Like the $7 billion settlement with Citigroup and $13 billion agreement with JPMorgan Chase, the payment comes in a mix of cash and "credits" the bank promises to pay forward in forms of aid to its customers in the future.
No criminal charges have been filed against any of the banks or their executives, but Bank of America is required to own up to seriously misrepresenting the quality of its securities and those of Countrywide Financial and Merrill Lynch, which were both acquired by Bank of America in early 2009 while teetering on bankruptcy.

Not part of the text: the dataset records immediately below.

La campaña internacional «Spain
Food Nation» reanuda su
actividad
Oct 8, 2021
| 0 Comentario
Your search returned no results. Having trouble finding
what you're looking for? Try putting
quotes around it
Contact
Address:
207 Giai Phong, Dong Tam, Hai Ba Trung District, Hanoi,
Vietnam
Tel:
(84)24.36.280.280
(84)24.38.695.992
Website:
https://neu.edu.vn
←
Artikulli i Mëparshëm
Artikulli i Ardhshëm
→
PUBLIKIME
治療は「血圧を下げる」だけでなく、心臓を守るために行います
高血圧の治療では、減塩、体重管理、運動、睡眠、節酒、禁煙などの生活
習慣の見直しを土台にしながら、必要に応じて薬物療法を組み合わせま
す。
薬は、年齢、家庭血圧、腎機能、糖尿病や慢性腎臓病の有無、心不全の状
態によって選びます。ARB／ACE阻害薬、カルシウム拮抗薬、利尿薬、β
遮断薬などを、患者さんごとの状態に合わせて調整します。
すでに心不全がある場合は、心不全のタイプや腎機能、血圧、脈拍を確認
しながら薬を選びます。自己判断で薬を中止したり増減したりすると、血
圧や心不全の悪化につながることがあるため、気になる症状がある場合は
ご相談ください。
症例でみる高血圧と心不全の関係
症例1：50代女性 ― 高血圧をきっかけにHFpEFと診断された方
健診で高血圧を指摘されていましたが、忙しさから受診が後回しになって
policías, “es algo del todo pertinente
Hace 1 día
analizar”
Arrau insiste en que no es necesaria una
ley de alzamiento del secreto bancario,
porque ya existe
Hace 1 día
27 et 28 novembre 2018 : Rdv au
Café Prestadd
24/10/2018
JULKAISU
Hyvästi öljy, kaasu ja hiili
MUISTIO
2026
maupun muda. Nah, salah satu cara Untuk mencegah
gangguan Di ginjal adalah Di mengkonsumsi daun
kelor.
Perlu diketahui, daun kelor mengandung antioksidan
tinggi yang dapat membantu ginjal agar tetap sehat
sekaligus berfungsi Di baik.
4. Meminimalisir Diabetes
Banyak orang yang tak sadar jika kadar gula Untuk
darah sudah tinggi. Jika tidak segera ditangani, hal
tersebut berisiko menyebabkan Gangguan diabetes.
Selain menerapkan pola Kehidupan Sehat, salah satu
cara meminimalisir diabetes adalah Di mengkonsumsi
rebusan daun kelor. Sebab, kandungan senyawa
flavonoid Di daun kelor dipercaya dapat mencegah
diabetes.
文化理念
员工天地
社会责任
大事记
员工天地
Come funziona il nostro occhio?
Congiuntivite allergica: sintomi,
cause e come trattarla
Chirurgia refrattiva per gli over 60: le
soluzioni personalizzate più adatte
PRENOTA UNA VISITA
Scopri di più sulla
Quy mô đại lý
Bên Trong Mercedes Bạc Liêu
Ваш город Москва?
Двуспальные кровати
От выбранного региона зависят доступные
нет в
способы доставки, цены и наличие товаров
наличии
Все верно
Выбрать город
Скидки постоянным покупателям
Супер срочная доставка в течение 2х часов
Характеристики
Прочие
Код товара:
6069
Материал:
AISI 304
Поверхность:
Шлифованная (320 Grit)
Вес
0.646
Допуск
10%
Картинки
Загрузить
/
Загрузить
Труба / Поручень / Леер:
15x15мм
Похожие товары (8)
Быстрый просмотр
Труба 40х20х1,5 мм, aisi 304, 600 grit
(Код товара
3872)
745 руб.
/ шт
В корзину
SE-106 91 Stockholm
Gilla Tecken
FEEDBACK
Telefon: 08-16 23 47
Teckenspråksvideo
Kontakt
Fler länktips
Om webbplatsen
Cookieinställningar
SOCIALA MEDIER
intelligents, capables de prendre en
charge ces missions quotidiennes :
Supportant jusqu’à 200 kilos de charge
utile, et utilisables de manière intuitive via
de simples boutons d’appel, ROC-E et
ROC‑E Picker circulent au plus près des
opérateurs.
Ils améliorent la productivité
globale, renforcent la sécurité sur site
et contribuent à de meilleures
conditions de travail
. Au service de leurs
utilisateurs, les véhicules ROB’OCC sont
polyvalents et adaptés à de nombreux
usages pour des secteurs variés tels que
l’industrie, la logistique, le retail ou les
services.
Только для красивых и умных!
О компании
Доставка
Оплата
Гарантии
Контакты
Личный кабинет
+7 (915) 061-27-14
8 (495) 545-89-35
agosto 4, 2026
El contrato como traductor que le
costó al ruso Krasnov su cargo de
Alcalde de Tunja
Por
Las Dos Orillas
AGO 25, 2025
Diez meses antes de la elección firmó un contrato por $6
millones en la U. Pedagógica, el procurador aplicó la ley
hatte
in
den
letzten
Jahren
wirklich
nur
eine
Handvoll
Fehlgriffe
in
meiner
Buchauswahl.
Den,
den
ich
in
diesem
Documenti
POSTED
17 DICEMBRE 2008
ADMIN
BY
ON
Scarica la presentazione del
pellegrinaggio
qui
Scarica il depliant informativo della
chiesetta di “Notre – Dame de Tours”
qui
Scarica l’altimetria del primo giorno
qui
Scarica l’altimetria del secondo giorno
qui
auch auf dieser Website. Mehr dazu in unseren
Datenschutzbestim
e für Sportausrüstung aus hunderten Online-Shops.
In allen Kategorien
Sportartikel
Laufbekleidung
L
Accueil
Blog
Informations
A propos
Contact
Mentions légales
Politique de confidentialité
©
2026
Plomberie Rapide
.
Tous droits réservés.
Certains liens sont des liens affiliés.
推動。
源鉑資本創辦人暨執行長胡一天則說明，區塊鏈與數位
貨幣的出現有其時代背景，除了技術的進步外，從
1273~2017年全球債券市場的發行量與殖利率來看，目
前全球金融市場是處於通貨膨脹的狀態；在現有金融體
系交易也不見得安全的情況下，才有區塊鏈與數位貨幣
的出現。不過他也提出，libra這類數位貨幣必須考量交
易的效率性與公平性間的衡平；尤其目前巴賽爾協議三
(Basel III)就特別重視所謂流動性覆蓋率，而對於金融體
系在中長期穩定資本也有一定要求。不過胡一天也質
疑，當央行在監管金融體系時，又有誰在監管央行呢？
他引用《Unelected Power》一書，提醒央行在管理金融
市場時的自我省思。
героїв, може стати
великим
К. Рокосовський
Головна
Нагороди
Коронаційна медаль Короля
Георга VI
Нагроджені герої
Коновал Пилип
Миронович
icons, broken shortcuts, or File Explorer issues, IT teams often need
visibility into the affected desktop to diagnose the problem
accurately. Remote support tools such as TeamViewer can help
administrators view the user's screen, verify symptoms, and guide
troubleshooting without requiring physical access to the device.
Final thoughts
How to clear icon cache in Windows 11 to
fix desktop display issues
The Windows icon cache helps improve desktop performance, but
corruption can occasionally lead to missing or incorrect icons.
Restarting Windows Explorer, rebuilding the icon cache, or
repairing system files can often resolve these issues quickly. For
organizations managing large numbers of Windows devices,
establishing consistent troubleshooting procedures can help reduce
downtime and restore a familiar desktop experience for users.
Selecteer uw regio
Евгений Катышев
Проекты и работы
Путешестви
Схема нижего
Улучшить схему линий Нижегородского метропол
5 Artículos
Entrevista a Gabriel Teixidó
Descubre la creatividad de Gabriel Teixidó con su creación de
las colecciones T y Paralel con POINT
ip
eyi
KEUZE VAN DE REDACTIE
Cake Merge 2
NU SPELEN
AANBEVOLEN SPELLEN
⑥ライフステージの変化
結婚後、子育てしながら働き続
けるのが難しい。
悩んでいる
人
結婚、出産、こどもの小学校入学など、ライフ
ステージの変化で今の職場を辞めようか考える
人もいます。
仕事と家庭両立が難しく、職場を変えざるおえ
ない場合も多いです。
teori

Negotiations nearly fell through when Bank of America resisted taking responsibility for the Countrywide and Merrill Lynch security, but agreed after DOJ lawyers threatened to go forward with a formal lawsuit.
"We believe this settlement, which resolves significant remaining mortgage-related exposures, is in the best interests of our shareholders, and allows us to continue to focus on the future," Bank of America CEO Brian Moynihan said in a statement.
Bank of America will pay $6.8 billion to the DOJ, $1.03 billion to the Federal Deposit Insurance Corp., $245 million to the Securities and Exchange Commission, $300 million each to California and New York, $200 million to Illinois, $75 million to Maryland, $45 million to Delaware and $23 million to Kentucky.
The bank's stock was up about 3 percent, to $16, nearing close Thursday.